Example of a photograph from the CityOases mobile app with blurring from the LandSense quality assurance service applied to faces

Reliability in Machine Learning

Common examples of non-reliable data are observations provided by uncalibrated sensors (instrument biases) or human misinterpretations, but reliability problems can also emerge in artificial intelligence. In the Scent project, citizens are guided to areas where there is a need for environmental information. In those locations, they collect images of land cover/land use. Images can be submitted to the ScentIntelligence Engine (SIE); a tool that uses machine learning to automatically detect land cover types and objects in an image according to Scent’s taxonomy. The system works by assigning a score to each annotation tag. If the score is high enough, the annotation is considered valid. If not, the image is redirected to Scent Collaborate, where citizen scientists manually annotate the images.

Assessing data validity

Data validity assesses how credible or trustworthy the data are. The collected data are valid if they accurately represent the real world. For example, suppose you measure air quality using a low-cost sensor, but it has not been correctly calibrated. When such observations are integrated, we can provide a data validity indicator for the data set.

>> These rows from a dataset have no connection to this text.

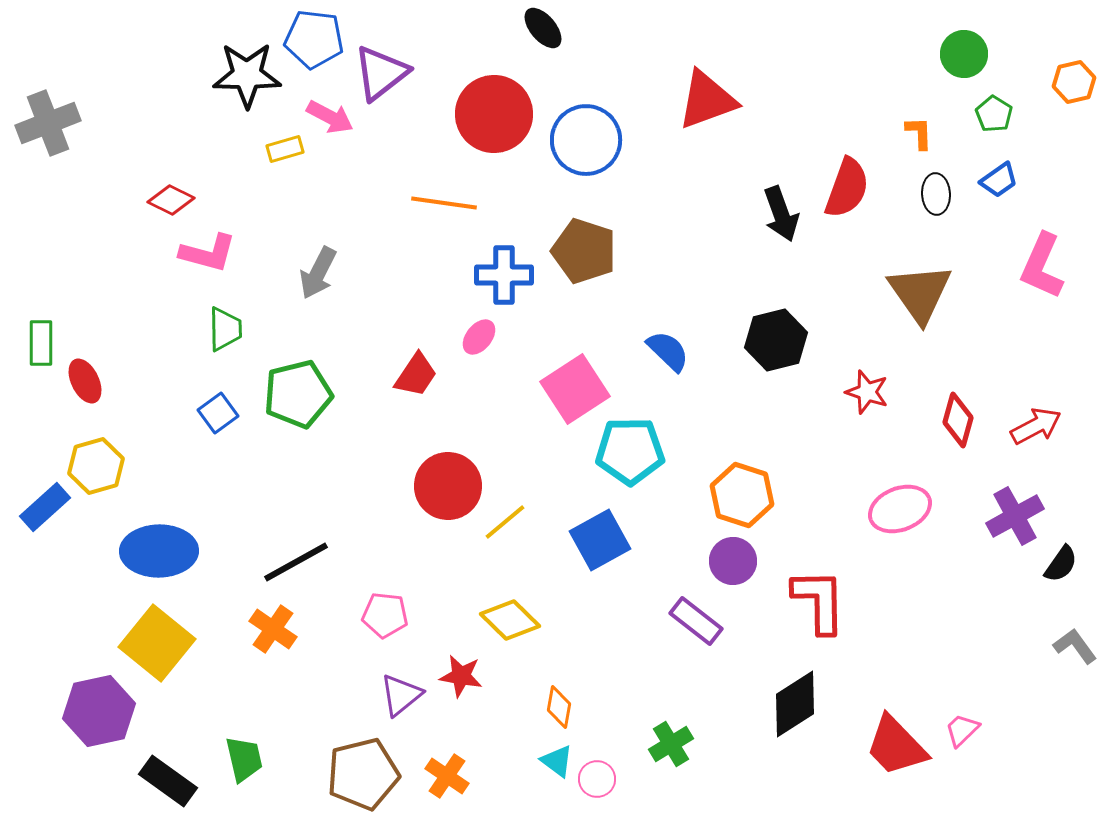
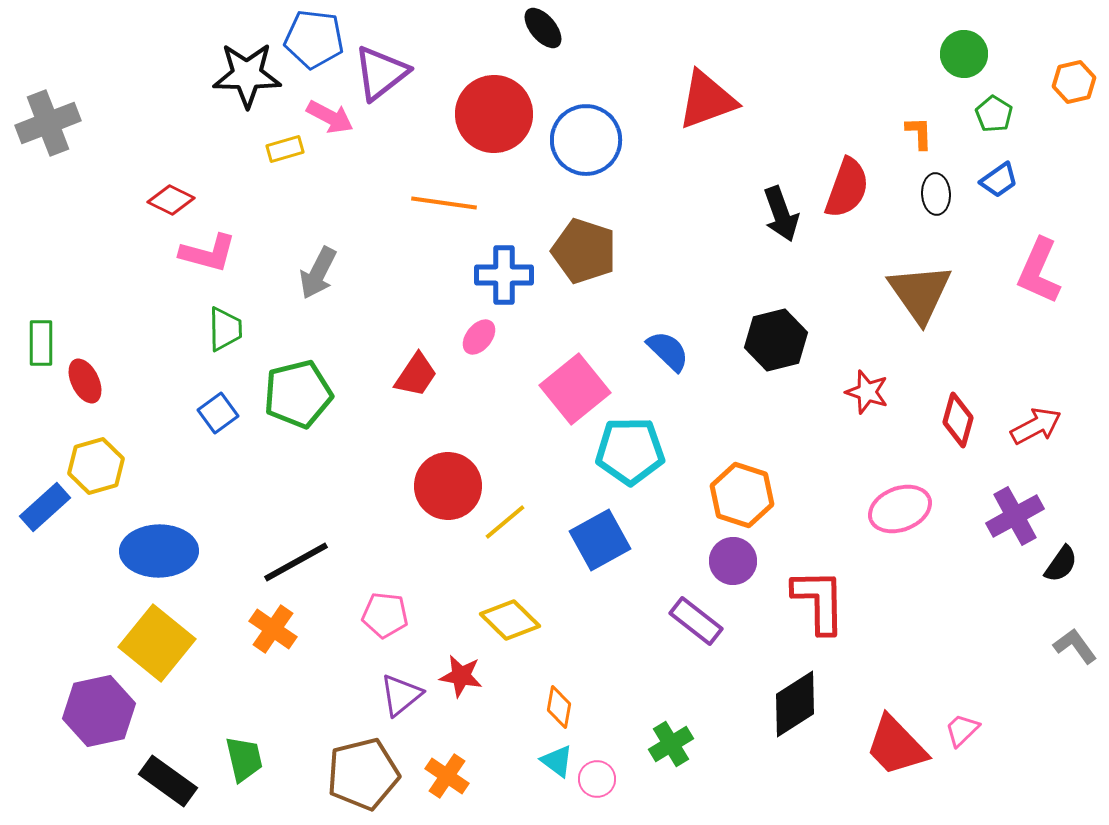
pink L-shape at (1042, 266): moved 3 px left, 5 px down
pink square at (575, 389): rotated 6 degrees counterclockwise
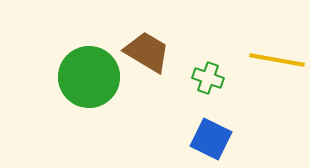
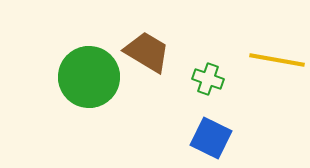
green cross: moved 1 px down
blue square: moved 1 px up
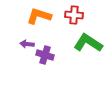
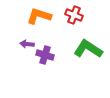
red cross: rotated 18 degrees clockwise
green L-shape: moved 6 px down
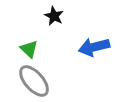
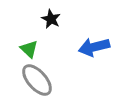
black star: moved 3 px left, 3 px down
gray ellipse: moved 3 px right, 1 px up
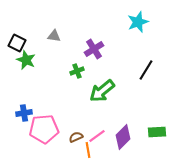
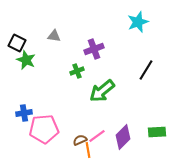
purple cross: rotated 12 degrees clockwise
brown semicircle: moved 4 px right, 3 px down
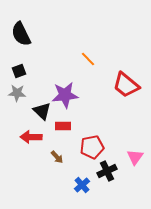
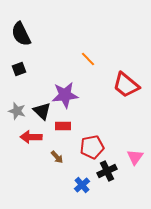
black square: moved 2 px up
gray star: moved 18 px down; rotated 12 degrees clockwise
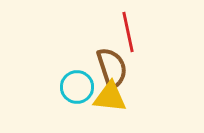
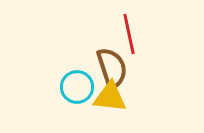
red line: moved 1 px right, 2 px down
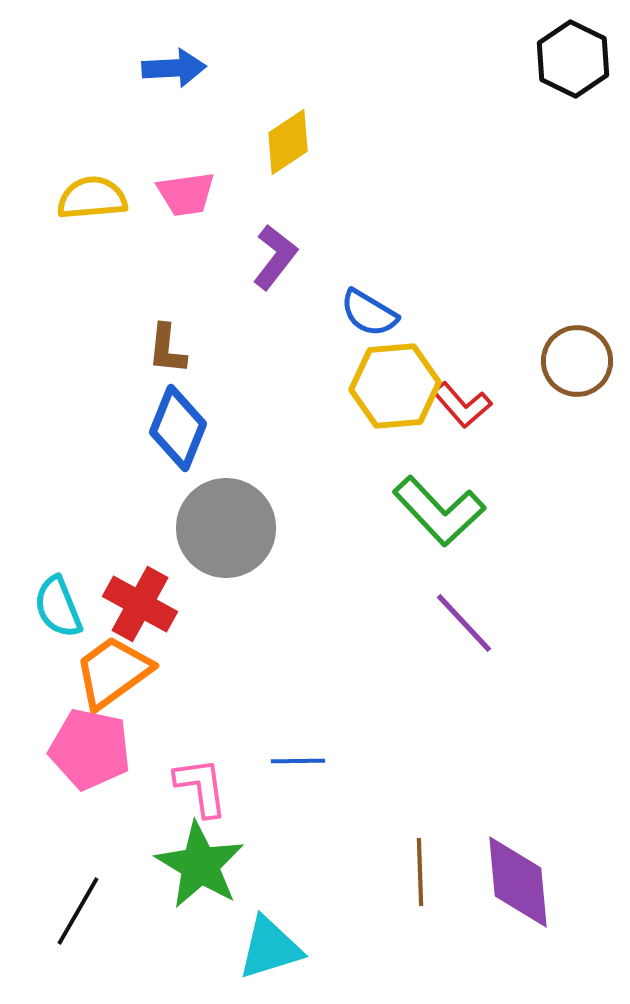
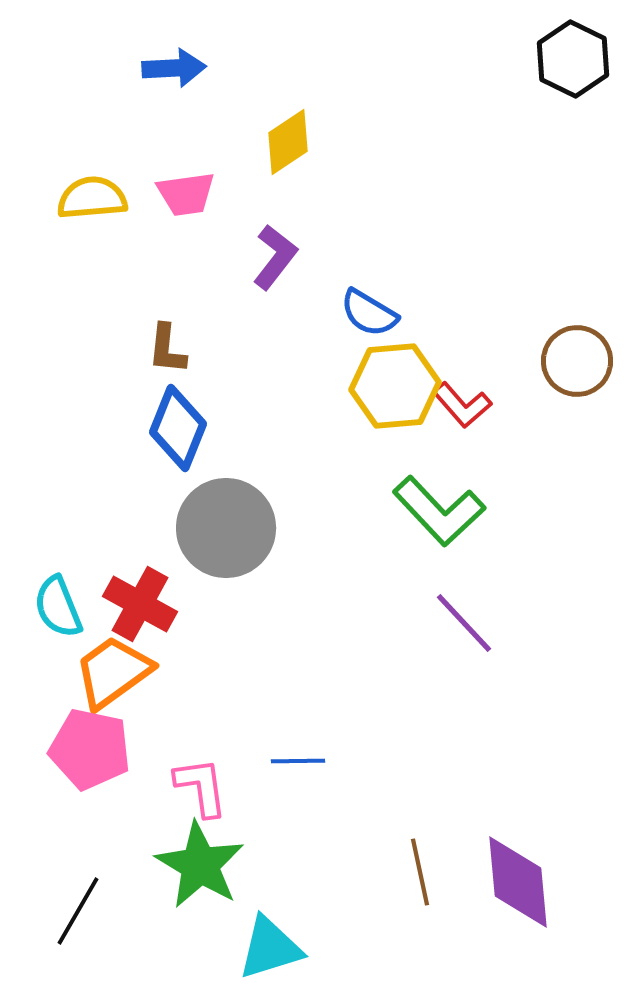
brown line: rotated 10 degrees counterclockwise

In dynamic data sets that are constantly updated, data quality has to be constantly assessed. It is currently accepted that data quality should be based on the ‘fit-for-purpose’ concept. In addition, Citizen Observatories’ data will be used in combination with other data sources. That is why it is recommended to provide the necessary tools for estimating the components of data quality and to allow comparison with other data sets.

Example from the GroundTruth 2.0 project

In the Ground Truth 2.0 project, we developed a set of quality measures that can be applied directly in the Citizen Observatory data set while being visualised. The result of the quality assessment is presented in a standard form and associated to the QualityML vocabulary.

The quality assessment can be shared with other users of the data set.

Consider User Reputation

An observer rating scheme can be used to allow the system to judge the citizen’s data quality. A numbered score increases or decreases depending on the quality of the measurements that the citizen has collected. Each observer receives a score for each collected measurement. If a measurement is evaluated as faulty, points are deducted, decreasing the citizen’s total score that indicates how trustworthy their observations are.

Relying on user feedback

User feedback about data can also be a good source of quality estimation. Another way to know about the quality of the observations is to register users’ experiences while they are using the data. One tool for allowing this user interaction is the NiMMbus platform; this is a reference implementation of the OGC Geospatial User Feedback standard.

Useful Resources

WEBINAR: “Ground Truth Week 2019 – Webinar 3.2 – Data quality and interoperability” describes the capabilities of the quality tool developed in Ground Truth 2.0 and demonstrates how to use it in a real-life scenario.

BOOK CHAPTER: “Chapter 8 Data Quality in Citizen Science” in the book “The Science of Citizen Science” discusses the broad and complex topic of data quality in citizen science and how we can ensure the validity and reliability of data generated by citizen scientists and citizen science projects.

WEBSITE: QualityML is a dictionary based on the ISO19157 that contains hierarchically structured concepts to precisely define and relate quality levels: from quality classes to quality measurements.